● Given information
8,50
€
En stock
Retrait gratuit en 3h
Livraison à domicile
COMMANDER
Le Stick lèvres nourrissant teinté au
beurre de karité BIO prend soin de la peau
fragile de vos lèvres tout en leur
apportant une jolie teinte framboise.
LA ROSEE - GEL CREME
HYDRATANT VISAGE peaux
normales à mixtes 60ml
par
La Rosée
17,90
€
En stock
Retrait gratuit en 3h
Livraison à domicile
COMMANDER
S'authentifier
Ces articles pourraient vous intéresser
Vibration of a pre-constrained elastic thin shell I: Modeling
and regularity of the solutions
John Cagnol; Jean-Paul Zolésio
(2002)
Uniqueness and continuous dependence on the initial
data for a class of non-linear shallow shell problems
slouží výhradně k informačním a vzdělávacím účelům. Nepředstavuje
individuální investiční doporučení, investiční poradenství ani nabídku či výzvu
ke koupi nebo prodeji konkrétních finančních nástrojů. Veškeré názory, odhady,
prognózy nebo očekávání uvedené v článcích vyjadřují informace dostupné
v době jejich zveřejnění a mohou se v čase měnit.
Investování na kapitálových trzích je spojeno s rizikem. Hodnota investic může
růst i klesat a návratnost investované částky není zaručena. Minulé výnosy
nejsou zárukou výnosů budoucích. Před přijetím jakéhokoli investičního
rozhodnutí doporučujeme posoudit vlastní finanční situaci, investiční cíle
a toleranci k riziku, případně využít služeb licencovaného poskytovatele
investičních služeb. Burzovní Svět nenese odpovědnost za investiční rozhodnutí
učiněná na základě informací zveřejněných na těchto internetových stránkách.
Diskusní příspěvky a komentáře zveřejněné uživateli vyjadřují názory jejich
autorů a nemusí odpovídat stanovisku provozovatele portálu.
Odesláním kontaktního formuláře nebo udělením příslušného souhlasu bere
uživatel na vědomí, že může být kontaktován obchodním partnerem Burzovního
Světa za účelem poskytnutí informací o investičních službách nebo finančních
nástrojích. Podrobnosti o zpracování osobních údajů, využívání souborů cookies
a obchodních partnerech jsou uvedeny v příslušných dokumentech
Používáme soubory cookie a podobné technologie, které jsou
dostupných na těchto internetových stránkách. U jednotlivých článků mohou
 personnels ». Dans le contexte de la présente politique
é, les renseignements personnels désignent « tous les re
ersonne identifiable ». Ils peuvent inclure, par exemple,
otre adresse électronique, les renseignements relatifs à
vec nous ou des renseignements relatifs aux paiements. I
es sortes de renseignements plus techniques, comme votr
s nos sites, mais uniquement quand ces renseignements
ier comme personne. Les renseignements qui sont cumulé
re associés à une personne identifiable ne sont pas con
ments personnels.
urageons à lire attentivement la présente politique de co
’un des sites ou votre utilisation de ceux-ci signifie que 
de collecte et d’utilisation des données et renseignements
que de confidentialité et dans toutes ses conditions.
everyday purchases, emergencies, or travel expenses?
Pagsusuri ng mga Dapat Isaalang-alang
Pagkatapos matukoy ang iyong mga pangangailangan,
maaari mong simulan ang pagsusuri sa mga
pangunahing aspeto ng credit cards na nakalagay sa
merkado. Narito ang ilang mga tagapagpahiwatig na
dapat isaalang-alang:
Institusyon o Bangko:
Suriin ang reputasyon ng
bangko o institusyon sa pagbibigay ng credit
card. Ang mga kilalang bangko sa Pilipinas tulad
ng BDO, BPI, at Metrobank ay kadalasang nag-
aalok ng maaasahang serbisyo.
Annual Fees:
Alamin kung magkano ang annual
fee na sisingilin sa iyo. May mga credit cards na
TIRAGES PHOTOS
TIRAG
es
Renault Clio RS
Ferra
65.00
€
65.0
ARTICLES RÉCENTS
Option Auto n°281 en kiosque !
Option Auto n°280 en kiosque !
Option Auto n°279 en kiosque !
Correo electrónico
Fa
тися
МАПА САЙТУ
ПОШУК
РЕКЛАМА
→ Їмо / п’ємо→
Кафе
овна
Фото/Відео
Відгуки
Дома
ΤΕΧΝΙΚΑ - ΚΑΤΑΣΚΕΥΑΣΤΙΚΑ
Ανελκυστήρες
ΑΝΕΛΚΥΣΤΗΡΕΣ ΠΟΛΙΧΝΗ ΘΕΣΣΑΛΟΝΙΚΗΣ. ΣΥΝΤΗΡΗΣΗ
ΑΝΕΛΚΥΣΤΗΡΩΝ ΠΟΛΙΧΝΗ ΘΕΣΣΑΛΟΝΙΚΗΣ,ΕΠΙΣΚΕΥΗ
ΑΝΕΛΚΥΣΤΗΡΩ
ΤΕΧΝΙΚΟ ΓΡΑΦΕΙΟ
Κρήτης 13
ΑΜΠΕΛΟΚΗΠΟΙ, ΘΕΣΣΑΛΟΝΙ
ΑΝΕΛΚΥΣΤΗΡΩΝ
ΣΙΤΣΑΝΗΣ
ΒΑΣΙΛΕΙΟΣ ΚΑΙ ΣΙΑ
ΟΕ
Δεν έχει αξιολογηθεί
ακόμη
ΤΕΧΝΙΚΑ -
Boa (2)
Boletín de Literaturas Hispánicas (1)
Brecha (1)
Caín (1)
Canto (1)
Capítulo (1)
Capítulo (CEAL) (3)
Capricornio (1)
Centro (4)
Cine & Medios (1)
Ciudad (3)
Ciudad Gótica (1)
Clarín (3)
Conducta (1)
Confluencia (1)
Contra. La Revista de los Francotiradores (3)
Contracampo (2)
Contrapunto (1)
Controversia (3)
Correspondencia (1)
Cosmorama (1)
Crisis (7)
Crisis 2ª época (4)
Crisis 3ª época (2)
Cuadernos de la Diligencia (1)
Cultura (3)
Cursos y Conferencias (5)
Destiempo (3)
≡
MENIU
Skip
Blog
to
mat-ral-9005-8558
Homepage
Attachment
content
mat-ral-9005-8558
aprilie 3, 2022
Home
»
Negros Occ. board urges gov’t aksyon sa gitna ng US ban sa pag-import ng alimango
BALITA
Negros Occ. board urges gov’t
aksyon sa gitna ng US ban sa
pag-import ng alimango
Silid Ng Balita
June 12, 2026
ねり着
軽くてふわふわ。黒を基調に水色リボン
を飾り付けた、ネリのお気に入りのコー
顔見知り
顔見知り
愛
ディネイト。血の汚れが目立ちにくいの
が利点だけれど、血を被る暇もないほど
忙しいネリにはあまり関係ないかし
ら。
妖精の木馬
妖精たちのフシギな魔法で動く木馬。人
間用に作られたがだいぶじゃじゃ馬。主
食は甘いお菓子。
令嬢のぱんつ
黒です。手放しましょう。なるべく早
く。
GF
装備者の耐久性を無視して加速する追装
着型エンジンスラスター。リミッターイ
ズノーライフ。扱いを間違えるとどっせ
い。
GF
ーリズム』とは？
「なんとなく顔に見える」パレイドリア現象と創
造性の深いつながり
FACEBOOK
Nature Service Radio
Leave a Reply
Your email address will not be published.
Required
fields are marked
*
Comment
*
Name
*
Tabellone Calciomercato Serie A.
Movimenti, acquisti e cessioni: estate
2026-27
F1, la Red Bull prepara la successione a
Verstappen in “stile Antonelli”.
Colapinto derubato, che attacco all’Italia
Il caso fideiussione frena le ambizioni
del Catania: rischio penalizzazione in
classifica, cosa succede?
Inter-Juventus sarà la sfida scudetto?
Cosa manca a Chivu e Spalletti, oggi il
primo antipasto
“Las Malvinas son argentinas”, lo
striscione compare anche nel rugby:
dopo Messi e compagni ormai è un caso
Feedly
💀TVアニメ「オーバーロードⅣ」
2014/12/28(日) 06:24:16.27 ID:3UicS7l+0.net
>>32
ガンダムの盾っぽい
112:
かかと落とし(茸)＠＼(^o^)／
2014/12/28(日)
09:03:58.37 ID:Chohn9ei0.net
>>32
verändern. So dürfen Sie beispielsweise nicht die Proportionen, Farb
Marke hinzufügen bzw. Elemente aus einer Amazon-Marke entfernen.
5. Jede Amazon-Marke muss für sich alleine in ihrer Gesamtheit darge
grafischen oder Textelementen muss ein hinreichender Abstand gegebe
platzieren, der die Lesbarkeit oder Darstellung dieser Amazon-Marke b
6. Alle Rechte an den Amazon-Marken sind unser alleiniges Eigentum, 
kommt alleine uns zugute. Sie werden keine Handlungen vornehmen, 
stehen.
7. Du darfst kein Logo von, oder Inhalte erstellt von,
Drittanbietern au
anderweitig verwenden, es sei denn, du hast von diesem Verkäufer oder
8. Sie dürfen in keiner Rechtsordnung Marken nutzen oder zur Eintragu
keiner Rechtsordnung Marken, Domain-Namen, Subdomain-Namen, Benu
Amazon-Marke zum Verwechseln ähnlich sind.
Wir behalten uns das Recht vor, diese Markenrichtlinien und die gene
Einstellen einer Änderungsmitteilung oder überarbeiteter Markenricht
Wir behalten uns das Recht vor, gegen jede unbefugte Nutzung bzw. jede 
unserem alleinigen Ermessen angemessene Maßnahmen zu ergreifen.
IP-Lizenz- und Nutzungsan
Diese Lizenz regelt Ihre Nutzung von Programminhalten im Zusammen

● What you have to do
Copy each line of the material where "ΘΕΣΣΑΛΟΝΙΚΗΣ" is found.

● Response area
ΑΝΕΛΚΥΣΤΗΡΕΣ ΠΟΛΙΧΝΗ ΘΕΣΣΑΛΟΝΙΚΗΣ. ΣΥΝΤΗΡΗΣΗ
ΑΝΕΛΚΥΣΤΗΡΩΝ ΠΟΛΙΧΝΗ ΘΕΣΣΑΛΟΝΙΚΗΣ,ΕΠΙΣΚΕΥΗ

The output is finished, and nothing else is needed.